# What the task asks:
Below are records to return verbatim; the pictures are to be dropped.

# Exercise data:
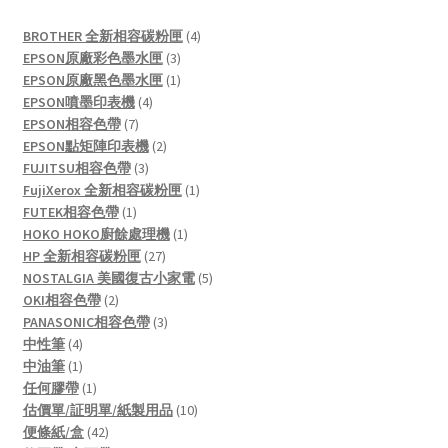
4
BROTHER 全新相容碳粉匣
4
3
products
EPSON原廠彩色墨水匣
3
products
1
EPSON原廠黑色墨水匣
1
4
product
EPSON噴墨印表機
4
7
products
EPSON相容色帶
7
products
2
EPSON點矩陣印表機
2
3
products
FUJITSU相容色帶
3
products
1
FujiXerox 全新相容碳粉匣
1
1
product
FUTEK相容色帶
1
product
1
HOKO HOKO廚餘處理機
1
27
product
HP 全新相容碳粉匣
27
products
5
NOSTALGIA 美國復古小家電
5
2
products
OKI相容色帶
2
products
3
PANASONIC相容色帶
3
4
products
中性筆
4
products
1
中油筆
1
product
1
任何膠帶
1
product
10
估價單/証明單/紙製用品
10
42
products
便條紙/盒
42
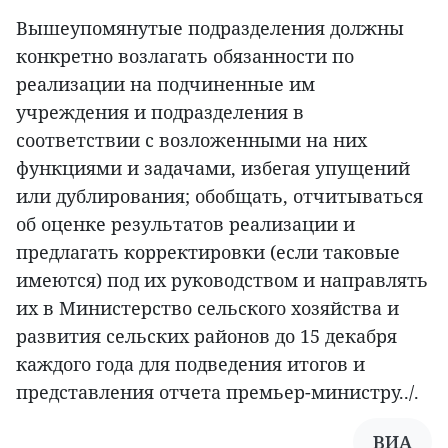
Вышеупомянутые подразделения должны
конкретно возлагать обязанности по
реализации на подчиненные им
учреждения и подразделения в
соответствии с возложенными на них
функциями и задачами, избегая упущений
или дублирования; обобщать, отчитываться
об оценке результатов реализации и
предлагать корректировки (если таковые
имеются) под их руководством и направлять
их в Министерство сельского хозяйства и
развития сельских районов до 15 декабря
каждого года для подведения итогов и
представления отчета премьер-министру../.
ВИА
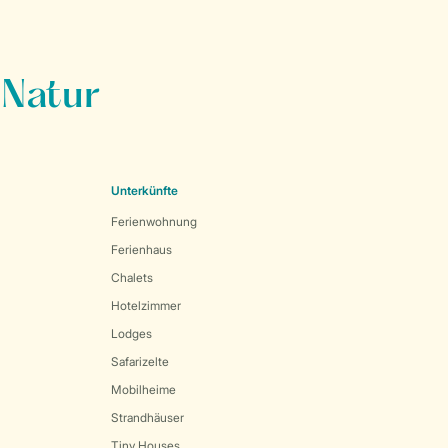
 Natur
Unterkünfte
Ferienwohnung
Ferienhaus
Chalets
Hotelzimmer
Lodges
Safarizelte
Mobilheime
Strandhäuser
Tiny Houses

# Result below:
4
BROTHER 全新相容碳粉匣
4
3
products
EPSON原廠彩色墨水匣
3
products
1
EPSON原廠黑色墨水匣
1
4
product
EPSON噴墨印表機
4
7
products
EPSON相容色帶
7
products
2
EPSON點矩陣印表機
2
3
products
FUJITSU相容色帶
3
products
1
FujiXerox 全新相容碳粉匣
1
1
product
FUTEK相容色帶
1
product
1
HOKO HOKO廚餘處理機
1
27
product
HP 全新相容碳粉匣
27
products
5
NOSTALGIA 美國復古小家電
5
2
products
OKI相容色帶
2
products
3
PANASONIC相容色帶
3
4
products
中性筆
4
products
1
中油筆
1
product
1
任何膠帶
1
product
10
估價單/証明單/紙製用品
10
42
products
便條紙/盒
42
Вышеупомянутые подразделения должны
конкретно возлагать обязанности по
реализации на подчиненные им
учреждения и подразделения в
соответствии с возложенными на них
функциями и задачами, избегая упущений
или дублирования; обобщать, отчитываться
об оценке результатов реализации и
предлагать корректировки (если таковые
имеются) под их руководством и направлять
их в Министерство сельского хозяйства и
развития сельских районов до 15 декабря
каждого года для подведения итогов и
представления отчета премьер-министру../.
ВИА
 Natur
Unterkünfte
Ferienwohnung
Ferienhaus
Chalets
Hotelzimmer
Lodges
Safarizelte
Mobilheime
Strandhäuser
Tiny Houses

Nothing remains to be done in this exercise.